Салтыков говорит, что хорошо. Посмотреть бы самому. Но сейчас уже никакого значения это не имеет. Все сыграно. Плохо ли, хорошо ли, но основное и главное в роли сыграно, и уже ничего не изменишь. Оставшиеся метры могут что-то еще добавить, и всё.
Сегодня фактически последний съемочный день в этой картине. Почти год (без восьми дней) мы снимали. За этот год бывало всякое, но в основном материал хороший. Это, во-первых, потому, что сценарий отличный, а во-вторых, несмотря ни на что, мы работаем хоть и без подготовки, но очень интенсивно. Вот сейчас наступает ответственнейший момент — монтаж. Сделать картину не только правдивой по существу (это уже есть в материале), но и энергичной, действенной по форме. Тут уж мы, актеры, полностью в руках режиссера, его ножниц, его вкуса.

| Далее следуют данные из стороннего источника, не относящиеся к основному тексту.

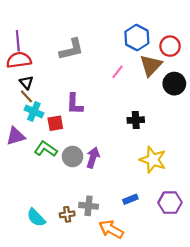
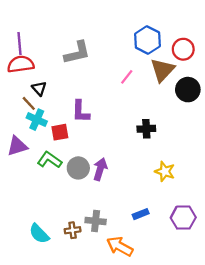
black triangle: (26, 83) -> (39, 88), moved
yellow star: (153, 160) -> (165, 171), size x0.7

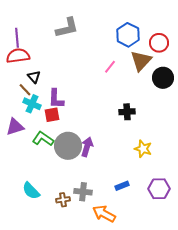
gray L-shape: (77, 53) -> (67, 28), moved
purple L-shape: (81, 111) -> (56, 99), moved
gray circle: (78, 168) -> (68, 146), size x1.4
cyan semicircle: (39, 234) -> (31, 191), moved

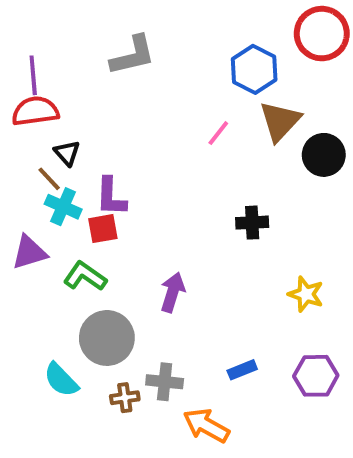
red circle: (159, 43) -> (322, 34), moved, size x1.4
gray circle: (68, 146) -> (107, 338), moved
yellow star: (143, 149) -> (306, 294), moved

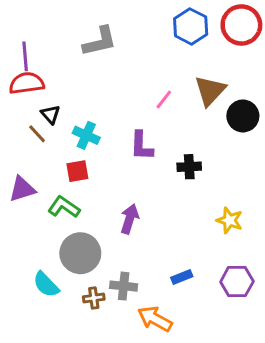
blue hexagon: (254, 69) -> (191, 26), moved
purple L-shape: (111, 197) -> (141, 146), moved
cyan cross: (63, 207) -> (86, 135), moved

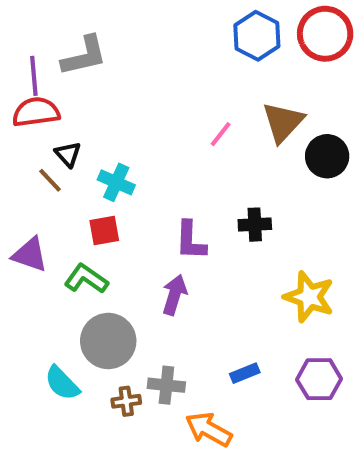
gray L-shape: (100, 41) -> (84, 56), moved
purple L-shape: (141, 146) -> (191, 241), moved
purple triangle: (22, 189) -> (30, 255), turned 36
yellow star: (229, 220) -> (309, 297), size x1.4

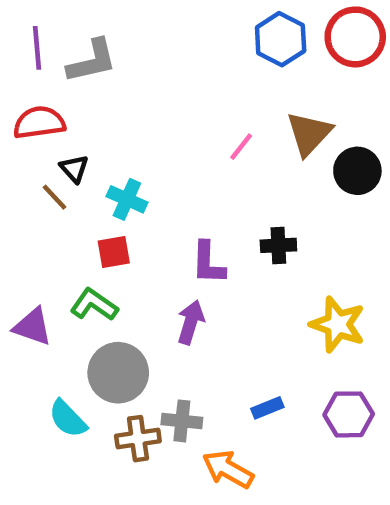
purple line: (34, 76) -> (37, 48), moved
purple triangle: (30, 255) -> (33, 327), moved
brown cross: (126, 401) -> (138, 439), size x1.4

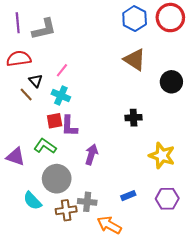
brown triangle: (309, 133) -> (135, 60), moved, turned -40
pink line: (241, 147) -> (62, 70), moved
purple L-shape: (208, 263) -> (69, 126), moved

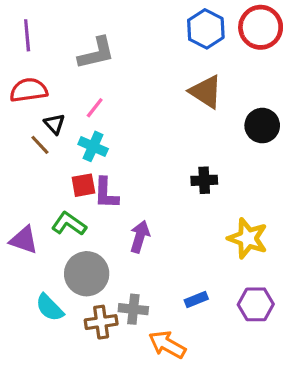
gray L-shape: (44, 29) -> (96, 53), moved

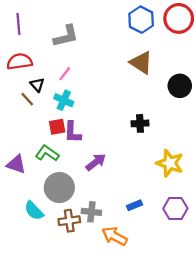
purple arrow: (140, 237) -> (96, 162), turned 35

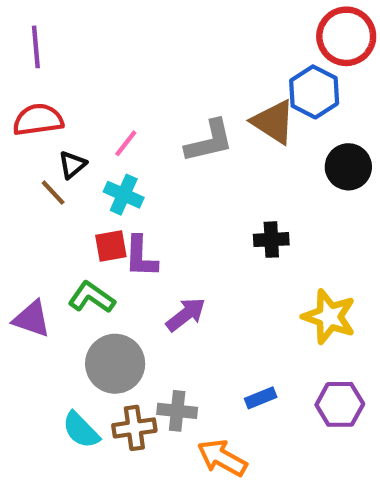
blue hexagon: (141, 20) -> (314, 92), moved
gray L-shape: (66, 36) -> (209, 141), moved
black triangle: (37, 85) -> (72, 165), turned 32
cyan semicircle: (34, 211) -> (81, 430), moved

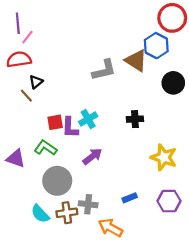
pink line: (126, 143) -> (27, 37), moved
cyan cross: (124, 195) -> (88, 119), moved, turned 36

Озвучивание заканчиваем. Каждый день по шесть-семь часов у пульта. Но когда я озвучил весь материал, понял, что чуда не произошло. Я не поднялся выше крепкого среднего уровня.
Все на месте, все крепко, но открытия характера не произошло. Я Егора, наверное, не сыграл до самого дна».
Таковы некоторые страницы того давнего дневника, следы моих мучений и размышлений… Сегодня они кажутся мне однообразными, даже унылыми. Но меня поймут лучше всех моих товарищи — актеры: когда материал труден, жизнен и страшно ответствен для тебя, пока не сделаешь работы, точит одна и та же мысль — как сыграть? как, где найти ключ к роли, к правде человека вот этого самого? И ты не уверен до самого конца, до премьеры: получится ли? То кажется — вот — нашел! То в следующий момент просмотра вновь отчаяние: нет, не то, не так… Наверное, поэтому актеры так суеверны, особенно перед премьерой…
А с нашим «Председателем» перед его премьерой, кажется, оправдались все плохие предчувствия и все суеверия…
…Надо сделать маленькое усилие и вспомнить, что до «Председателя» о колхозах в кино рассказывали так, как это делали «Кубанские казаки», «Кавалер Золотой звезды»: этакая роскошная, сытая жизнь, и столы ломятся от яств. А тут, у нас, — что такое?! Разруха, неустроенность, бедность такая… Коров на пастбище выгнать не могут, ибо те просто уже не стоят на ногах от голода, их подымают на вожжах… У нас в картине потрясают бедность, уныние на пределе. У нас пахнет навозом, потом, кровью… Конечно, вызов, дерзость… Ни до, ни после — и очень долгое время! — подобного на экранах не было. И сначала наш готовый фильм заботливо приглаживали в Госкино, особенно вторую его серию. Что ж делать, шли на купюры… Но и после подчистки не давали нам «добро», а потребовали показать фильм самому Хрущеву. И наш режиссер, Салтыков, собирался везти картину в Сочи, где отдыхал тогда Хрущев. Но Хрущева самого пригласили в Москву на Политбюро… И там его как Генсека не стало… Оказались мы с фильмом как у разбитого корыта. Никто не говорит ни «да», ни «нет». Хорошо, прокатчики оказались людьми мудрыми: они понимали, что фильм пойдет, даст хорошие сборы. Они его и пустили на свой страх и риск, осмелев от недавних оттепельных ветерков.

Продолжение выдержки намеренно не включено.